◆ Your assignment
The complete listing should be transcribed precisely.

◆ Extracted information
-.-.-
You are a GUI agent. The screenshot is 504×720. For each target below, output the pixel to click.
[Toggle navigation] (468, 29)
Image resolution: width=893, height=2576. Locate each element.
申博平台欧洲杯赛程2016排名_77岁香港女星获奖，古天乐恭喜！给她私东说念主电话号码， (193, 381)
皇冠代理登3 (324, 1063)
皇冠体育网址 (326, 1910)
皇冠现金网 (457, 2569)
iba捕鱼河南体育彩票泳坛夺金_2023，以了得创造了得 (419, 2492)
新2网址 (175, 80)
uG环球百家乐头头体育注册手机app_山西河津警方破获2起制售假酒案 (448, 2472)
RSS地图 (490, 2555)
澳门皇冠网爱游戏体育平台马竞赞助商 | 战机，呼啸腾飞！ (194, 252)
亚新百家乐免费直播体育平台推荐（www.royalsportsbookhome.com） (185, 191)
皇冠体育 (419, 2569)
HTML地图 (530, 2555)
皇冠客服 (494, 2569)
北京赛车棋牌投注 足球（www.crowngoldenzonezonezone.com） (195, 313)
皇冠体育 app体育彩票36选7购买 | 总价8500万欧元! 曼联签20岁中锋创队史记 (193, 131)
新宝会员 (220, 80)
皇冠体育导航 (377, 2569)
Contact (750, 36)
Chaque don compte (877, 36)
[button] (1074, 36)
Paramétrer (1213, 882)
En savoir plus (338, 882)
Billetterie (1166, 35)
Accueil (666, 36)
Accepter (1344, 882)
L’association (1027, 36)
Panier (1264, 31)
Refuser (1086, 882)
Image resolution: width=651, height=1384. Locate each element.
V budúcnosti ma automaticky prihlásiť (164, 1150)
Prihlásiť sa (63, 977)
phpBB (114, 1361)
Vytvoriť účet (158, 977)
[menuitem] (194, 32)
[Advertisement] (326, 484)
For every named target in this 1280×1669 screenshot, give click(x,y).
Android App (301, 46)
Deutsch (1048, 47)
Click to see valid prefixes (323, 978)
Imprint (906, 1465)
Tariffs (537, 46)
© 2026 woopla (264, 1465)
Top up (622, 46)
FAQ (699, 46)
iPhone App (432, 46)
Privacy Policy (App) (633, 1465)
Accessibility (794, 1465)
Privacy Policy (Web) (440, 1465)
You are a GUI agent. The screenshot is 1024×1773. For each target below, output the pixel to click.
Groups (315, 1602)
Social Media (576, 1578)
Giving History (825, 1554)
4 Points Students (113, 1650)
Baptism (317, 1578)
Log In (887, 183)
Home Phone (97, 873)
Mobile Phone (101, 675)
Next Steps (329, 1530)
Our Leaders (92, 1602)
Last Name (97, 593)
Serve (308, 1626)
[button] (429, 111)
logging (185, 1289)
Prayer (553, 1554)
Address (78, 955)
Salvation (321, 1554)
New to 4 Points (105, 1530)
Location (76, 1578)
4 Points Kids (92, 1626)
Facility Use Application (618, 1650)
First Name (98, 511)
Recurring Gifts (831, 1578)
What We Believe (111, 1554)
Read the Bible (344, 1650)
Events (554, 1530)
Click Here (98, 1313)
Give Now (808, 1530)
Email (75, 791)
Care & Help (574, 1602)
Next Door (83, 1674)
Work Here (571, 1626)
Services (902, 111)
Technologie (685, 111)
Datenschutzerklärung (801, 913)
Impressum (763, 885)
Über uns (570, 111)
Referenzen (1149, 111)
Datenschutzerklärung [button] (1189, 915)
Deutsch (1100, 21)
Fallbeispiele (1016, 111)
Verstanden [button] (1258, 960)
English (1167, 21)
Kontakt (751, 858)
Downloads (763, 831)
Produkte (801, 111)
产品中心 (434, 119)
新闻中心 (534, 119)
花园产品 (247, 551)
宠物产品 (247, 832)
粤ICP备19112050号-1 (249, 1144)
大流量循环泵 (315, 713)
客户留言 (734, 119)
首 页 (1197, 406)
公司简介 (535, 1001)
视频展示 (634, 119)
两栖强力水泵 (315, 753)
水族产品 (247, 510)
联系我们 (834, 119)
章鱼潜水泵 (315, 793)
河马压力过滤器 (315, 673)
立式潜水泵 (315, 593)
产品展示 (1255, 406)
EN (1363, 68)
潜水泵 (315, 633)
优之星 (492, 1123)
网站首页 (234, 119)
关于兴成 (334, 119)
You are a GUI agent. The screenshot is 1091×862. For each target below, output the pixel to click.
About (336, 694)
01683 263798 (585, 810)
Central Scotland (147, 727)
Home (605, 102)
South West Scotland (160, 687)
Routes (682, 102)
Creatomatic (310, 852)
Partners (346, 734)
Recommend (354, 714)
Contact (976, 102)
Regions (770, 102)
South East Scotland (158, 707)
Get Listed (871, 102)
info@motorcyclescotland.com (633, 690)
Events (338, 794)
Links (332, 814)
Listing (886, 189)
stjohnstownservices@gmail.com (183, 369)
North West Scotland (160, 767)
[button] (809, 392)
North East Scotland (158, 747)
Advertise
-.-.-
◆ Result for this exercise
You are a GUI agent. The screenshot is 504×720. For each target below, output the pixel to click.
[Toggle navigation] (468, 29)
Image resolution: width=893, height=2576. Locate each element.
申博平台欧洲杯赛程2016排名_77岁香港女星获奖，古天乐恭喜！给她私东说念主电话号码， (193, 381)
皇冠代理登3 (324, 1063)
皇冠体育网址 (326, 1910)
皇冠现金网 (457, 2569)
iba捕鱼河南体育彩票泳坛夺金_2023，以了得创造了得 (419, 2492)
新2网址 (175, 80)
uG环球百家乐头头体育注册手机app_山西河津警方破获2起制售假酒案 (448, 2472)
RSS地图 (490, 2555)
澳门皇冠网爱游戏体育平台马竞赞助商 | 战机，呼啸腾飞！ (194, 252)
亚新百家乐免费直播体育平台推荐（www.royalsportsbookhome.com） (185, 191)
皇冠体育 (419, 2569)
HTML地图 (530, 2555)
皇冠客服 (494, 2569)
北京赛车棋牌投注 足球（www.crowngoldenzonezonezone.com） (195, 313)
皇冠体育 app体育彩票36选7购买 | 总价8500万欧元! 曼联签20岁中锋创队史记 (193, 131)
新宝会员 (220, 80)
皇冠体育导航 (377, 2569)
Contact (750, 36)
Chaque don compte (877, 36)
[button] (1074, 36)
Paramétrer (1213, 882)
En savoir plus (338, 882)
Billetterie (1166, 35)
Accueil (666, 36)
Accepter (1344, 882)
L’association (1027, 36)
Panier (1264, 31)
Refuser (1086, 882)
Image resolution: width=651, height=1384. Locate each element.
V budúcnosti ma automaticky prihlásiť (164, 1150)
Prihlásiť sa (63, 977)
phpBB (114, 1361)
Vytvoriť účet (158, 977)
[menuitem] (194, 32)
[Advertisement] (326, 484)
For every named target in this 1280×1669 screenshot, give click(x,y).
Android App (301, 46)
Deutsch (1048, 47)
Click to see valid prefixes (323, 978)
Imprint (906, 1465)
Tariffs (537, 46)
© 2026 woopla (264, 1465)
Top up (622, 46)
FAQ (699, 46)
iPhone App (432, 46)
Privacy Policy (App) (633, 1465)
Accessibility (794, 1465)
Privacy Policy (Web) (440, 1465)
You are a GUI agent. The screenshot is 1024×1773. For each target below, output the pixel to click.
Groups (315, 1602)
Social Media (576, 1578)
Giving History (825, 1554)
4 Points Students (113, 1650)
Baptism (317, 1578)
Log In (887, 183)
Home Phone (97, 873)
Mobile Phone (101, 675)
Next Steps (329, 1530)
Our Leaders (92, 1602)
Last Name (97, 593)
Serve (308, 1626)
[button] (429, 111)
logging (185, 1289)
Prayer (553, 1554)
Address (78, 955)
Salvation (321, 1554)
New to 4 Points (105, 1530)
Location (76, 1578)
4 Points Kids (92, 1626)
Facility Use Application (618, 1650)
First Name (98, 511)
Recurring Gifts (831, 1578)
What We Believe (111, 1554)
Read the Bible (344, 1650)
Events (554, 1530)
Click Here (98, 1313)
Give Now (808, 1530)
Email (75, 791)
Care & Help (574, 1602)
Next Door (83, 1674)
Work Here (571, 1626)
Services (902, 111)
Technologie (685, 111)
Datenschutzerklärung (801, 913)
Impressum (763, 885)
Über uns (570, 111)
Referenzen (1149, 111)
Datenschutzerklärung [button] (1189, 915)
Deutsch (1100, 21)
Fallbeispiele (1016, 111)
Verstanden [button] (1258, 960)
English (1167, 21)
Kontakt (751, 858)
Downloads (763, 831)
Produkte (801, 111)
产品中心 (434, 119)
新闻中心 (534, 119)
花园产品 (247, 551)
宠物产品 (247, 832)
粤ICP备19112050号-1 (249, 1144)
大流量循环泵 (315, 713)
客户留言 (734, 119)
首 页 (1197, 406)
公司简介 (535, 1001)
视频展示 (634, 119)
两栖强力水泵 (315, 753)
水族产品 (247, 510)
联系我们 (834, 119)
章鱼潜水泵 (315, 793)
河马压力过滤器 (315, 673)
立式潜水泵 (315, 593)
产品展示 (1255, 406)
EN (1363, 68)
潜水泵 (315, 633)
优之星 (492, 1123)
网站首页 (234, 119)
关于兴成 (334, 119)
You are a GUI agent. The screenshot is 1091×862. For each target below, output the pixel to click.
About (336, 694)
01683 263798 (585, 810)
Central Scotland (147, 727)
Home (605, 102)
South West Scotland (160, 687)
Routes (682, 102)
Creatomatic (310, 852)
Partners (346, 734)
Recommend (354, 714)
Contact (976, 102)
Regions (770, 102)
South East Scotland (158, 707)
Get Listed (871, 102)
info@motorcyclescotland.com (633, 690)
Events (338, 794)
Links (332, 814)
Listing (886, 189)
stjohnstownservices@gmail.com (183, 369)
North West Scotland (160, 767)
[button] (809, 392)
North East Scotland (158, 747)
Advertise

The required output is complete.